That's a great summary of the whitepaper, from what I can tell!
Where you say:
the issuer may choose to distribute tokens to people who are vesting a certain amount of STEEM (still not clear how this can be done)
I didn't see (or infer this). Maybe we're interpreting this bit differently?
I'm reading it as sending some of the participants funds to their own vestings account, and it caught my interest.
I hadn't noticed the fee discrepancy. That's pretty big, I'm hoping (and expecting) it'll be closer to $1 than $1000!
Yes, I interpret it in the same way: if you vest a certain amount (vesting means you power up, in your own account) then you're eligible for some tokens. Still not sure how this will be implemented, though :)
I was thinking that a blockchain function would automatically do the vesting for you as part of the contract when you buy the tokens.
There are two scenarios:
The "token_unit" is "$from.vesting" - This means that if you contribute STEEM to the ICO you get VESTED SMTs directly when the ICO launches.

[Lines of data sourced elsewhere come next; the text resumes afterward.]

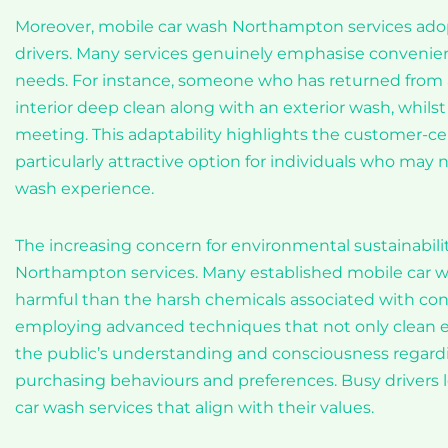
Moreover, mobile car wash Northampton services adop
drivers. Many services genuinely emphasise convenie
needs. For instance, someone who has returned from a
interior deep clean along with an exterior wash, whils
meeting. This adaptability highlights the customer-ce
particularly attractive option for individuals who may n
wash experience.
The increasing concern for environmental sustainabili
Northampton services. Many established mobile car was
harmful than the harsh chemicals associated with conv
employing advanced techniques that not only clean eff
the public’s understanding and consciousness regardin
purchasing behaviours and preferences. Busy drivers l
car wash services that align with their values.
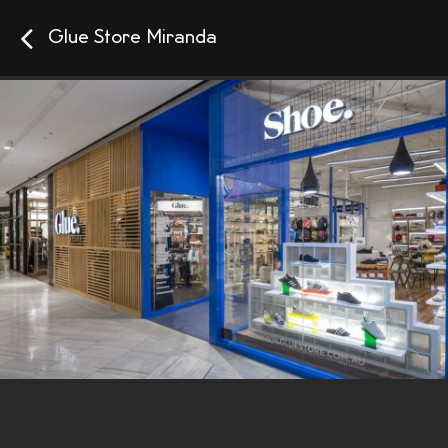
Glue Store Miranda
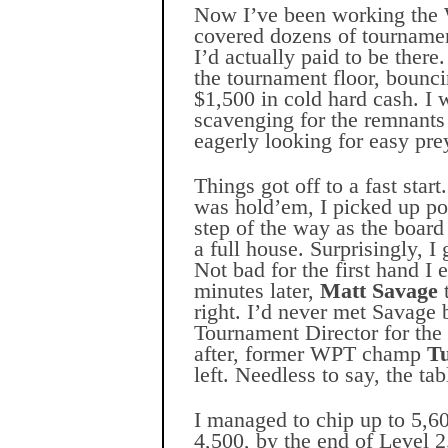
Now I’ve been working the 
covered dozens of tournament
I’d actually paid to be there
the tournament floor, bouncin
$1,500 in cold hard cash. I 
scavenging for the remnants
eagerly looking for easy pre
Things got off to a fast star
was hold’em, I picked up po
step of the way as the board
a full house. Surprisingly, I
Not bad for the first hand 
minutes later,
Matt Savage
t
right. I’d never met Savage 
Tournament Director for the
after, former WPT champ
T
left. Needless to say, the ta
I managed to chip up to 5,60
4,500, by the end of Level 2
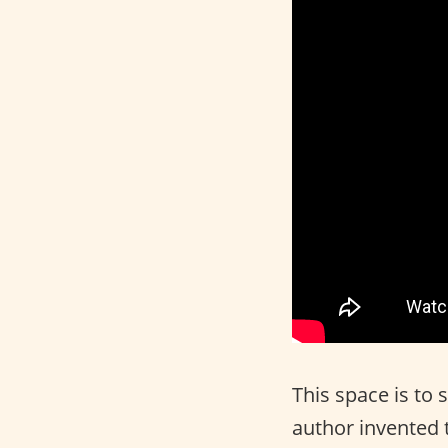
This space is to 
author invented 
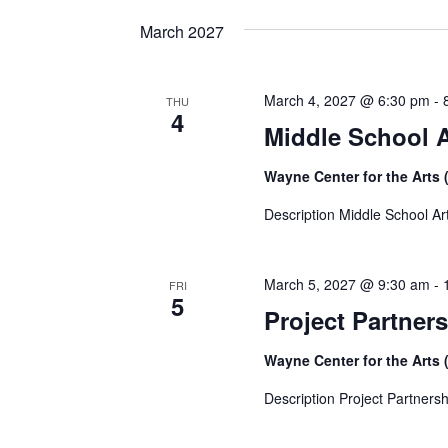
date.
March 2027
March 4, 2027 @ 6:30 pm
-
THU
4
Middle School 
Wayne Center for the Arts 
Description Middle School Ar
March 5, 2027 @ 9:30 am
-
FRI
5
Project Partners
Wayne Center for the Arts 
Description Project Partnersh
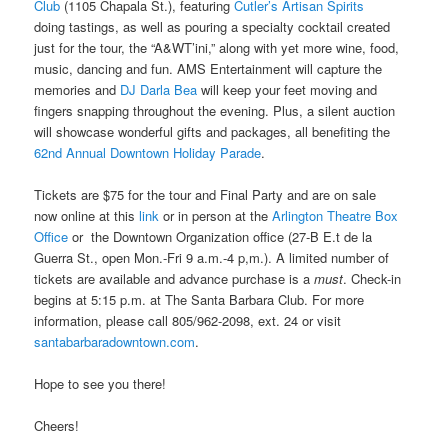
Club
(1105 Chapala St.), featuring
Cutler’s Artisan Spirits
doing tastings, as well as pouring a specialty cocktail created
just for the tour, the “A&WT’ini,” along with yet more wine, food,
music, dancing and fun. AMS Entertainment will capture the
memories and
DJ Darla Bea
will keep your feet moving and
fingers snapping throughout the evening. Plus, a silent auction
will showcase wonderful gifts and packages, all benefiting the
62
nd
Annual Downtown Holiday Parade
.
Tickets are $75 for the tour and Final Party and are on sale
now online at this
link
or in person at the
Arlington Theatre Box
Office
or the
Downtown Organization office (
27-B E.t de la
Guerra St., open Mon.-Fri 9 a.m.-4 p,m.). A limited number of
tickets are available and advance purchase is a
must
. Check-in
begins at 5:15 p.m. at The Santa Barbara Club. For more
information, please call 805/962-2098, ext. 24 or visit
santabarbaradowntown.com
.
Hope to see you there!
Cheers!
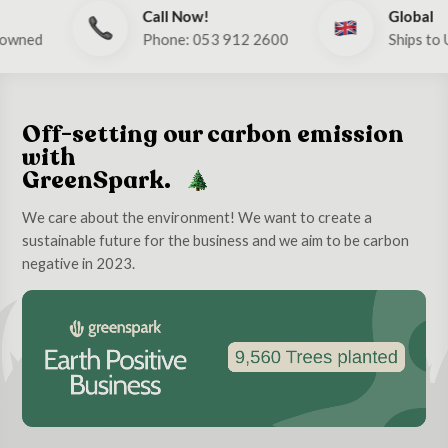
Call Now!
Global
Phone: 053 912 2600
Ships to UK & E
Off-setting our carbon emission
with
GreenSpark.
We care about the environment! We want to create a
sustainable future for the business and we aim to be carbon
negative in 2023.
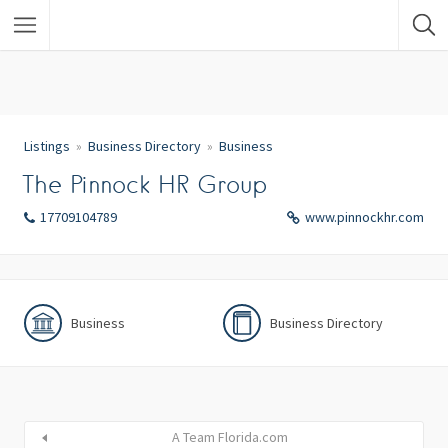
Listings
Business Directory
Business
The Pinnock HR Group
17709104789
www.pinnockhr.com
Business
Business Directory
A Team Florida.com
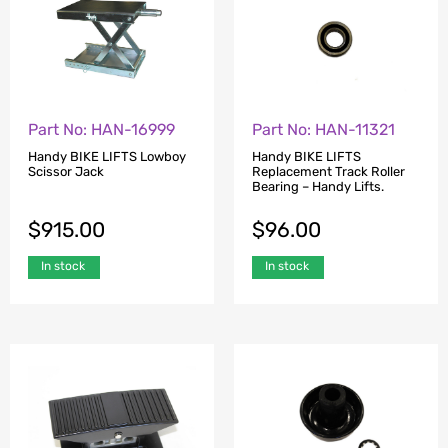
Part No: HAN-16999
Part No: HAN-11321
Handy BIKE LIFTS Lowboy
Handy BIKE LIFTS
Scissor Jack
Replacement Track Roller
Bearing – Handy Lifts.
$
915.00
$
96.00
In stock
In stock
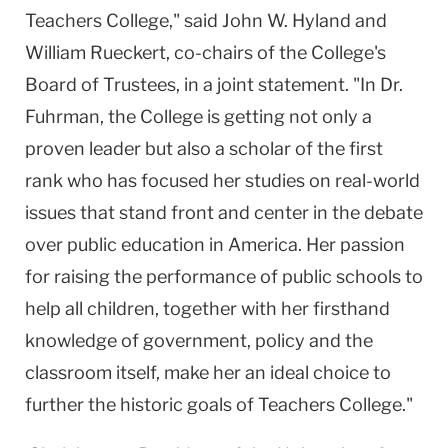
Teachers College," said John W. Hyland and
William Rueckert, co-chairs of the College's
Board of Trustees, in a joint statement. "In Dr.
Fuhrman, the College is getting not only a
proven leader but also a scholar of the first
rank who has focused her studies on real-world
issues that stand front and center in the debate
over public education in
America
. Her passion
for raising the performance of public schools to
help all children, together with her firsthand
knowledge of government, policy and the
classroom itself, make her an ideal choice to
further the historic goals of Teachers College."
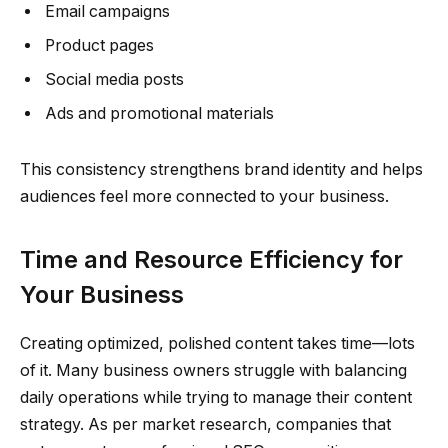
Email campaigns
Product pages
Social media posts
Ads and promotional materials
This consistency strengthens brand identity and helps
audiences feel more connected to your business.
Time and Resource Efficiency for
Your Business
Creating optimized, polished content takes time—lots
of it. Many business owners struggle with balancing
daily operations while trying to manage their content
strategy. As per market research, companies that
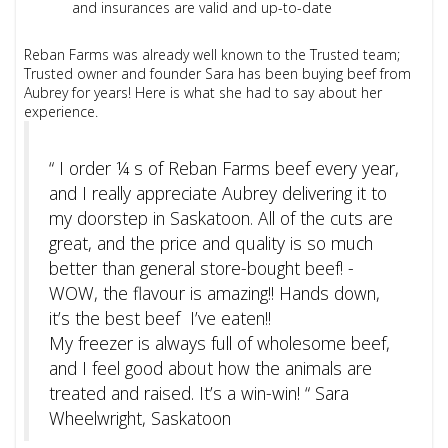
and insurances are valid and up-to-date
Reban Farms was already well known to the Trusted team;
Trusted owner and founder Sara has been buying beef from
Aubrey for years! Here is what she had to say about her
experience.
“ I order ¼ s of Reban Farms beef every year,
and I really appreciate Aubrey delivering it to
my doorstep in Saskatoon. All of the cuts are
great, and the price and quality is so much
better than general store-bought beef! -
WOW, the flavour is amazing!! Hands down,
it’s the best beef I’ve eaten!!
My freezer is always full of wholesome beef,
and I feel good about how the animals are
treated and raised. It’s a win-win! “ Sara
Wheelwright, Saskatoon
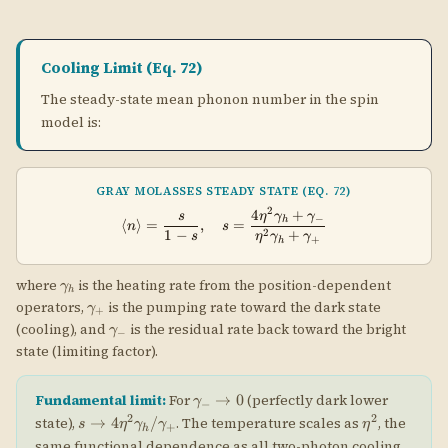
+
h
\gamma_h
where
is the heating rate from the position-dependent
γ
h
\gamma_+
operators,
is the pumping rate toward the dark state
γ
+
\gamma_-
(cooling), and
is the residual rate back toward the bright
γ
−
state (limiting factor).
\gamma_-
→
0
Fundamental limit:
For
(perfectly dark lower
γ
−
\to 0
s \to
\eta^2
2
2
→
4
/
state),
. The temperature scales as
, the
s
η
γ
γ
η
+
h
4\eta^2\gamma_h/\gamma_+
same functional dependence as all two-photon cooling
\langle
\eta^2
2
⟨
⟩
≪
1
/
≪
1
techniques. Achieving
requires
.
n
η
γ
γ
+
h
n
\gamma_h/\gamma
\rangle
\ll 1
\ll 1
🧮 Gray Molasses Cooling Limit Calculator
\langle
⟨
⟩
Enter the spin model parameters to compute
from
n
ss
n\rangle_{ss}
\gamma_-/\gamma_+
\gamma_h/\gamma_+
/
/
Eq. 72. The ratios
and
characterize how
γ
γ
γ
γ
−
+
+
h
asymmetric the pumping is and how much recoil heating
the dark state experiences.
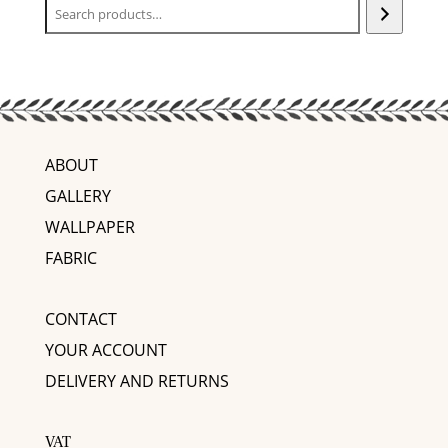
ABOUT
GALLERY
WALLPAPER
FABRIC
CONTACT
YOUR ACCOUNT
DELIVERY AND RETURNS
VAT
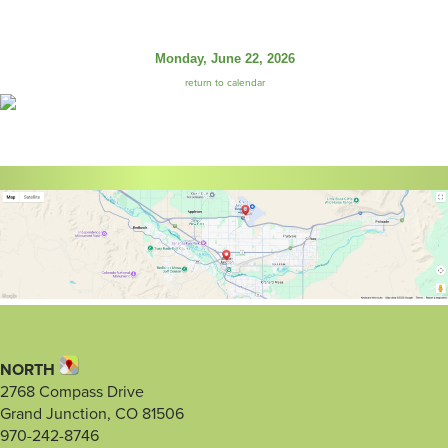
Monday, June 22, 2026
return to calendar
NORTH
2768 Compass Drive
Grand Junction, CO 81506
970-242-8746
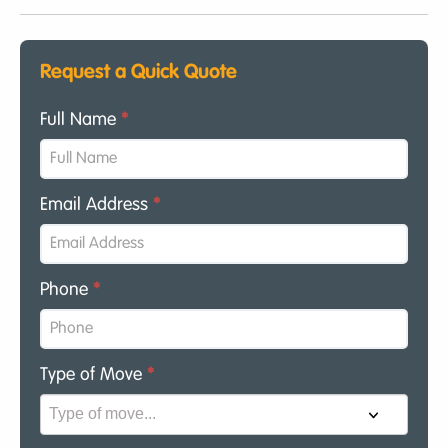
Request a Quick Quote
Full Name
*
Email Address
*
Phone
*
Type of Move
*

The "steem_unit" is "$from.vesting" - This means that you can participate in the ICO by simply showing that you have vested STEEM. I guess you could call this a "proof of STEEM stake" ICO?
I agree with (1), but think that it needs to be new vesting rather than proof of existing vesting.
Yes, on re-read you are correct. The whitepaper says:
So it is newly vested STEEM (to yourself) which is your payment into the ICO. Not sure why anyone would really want to do this, but it's an interesting concept. Would love to hear a use case.
Hmm, I see it the other way - as it is in the white paper, at least: if you power up, then you get some tokens. The connection between the power up and the token acquisition is unknown to me. It will involve some sort of a memo added to the power up function, to make it able to link it to an external event. Still complicated.
I see what you mean if you take the whitepaper at its precise wording, but that sounds unnecessarily complicated, and I think it might just be explained badly. There's going to need to be quite a lot of new blockchain logic anyway, so making it atomic in the way I'm saying would seem the easiest approach to me.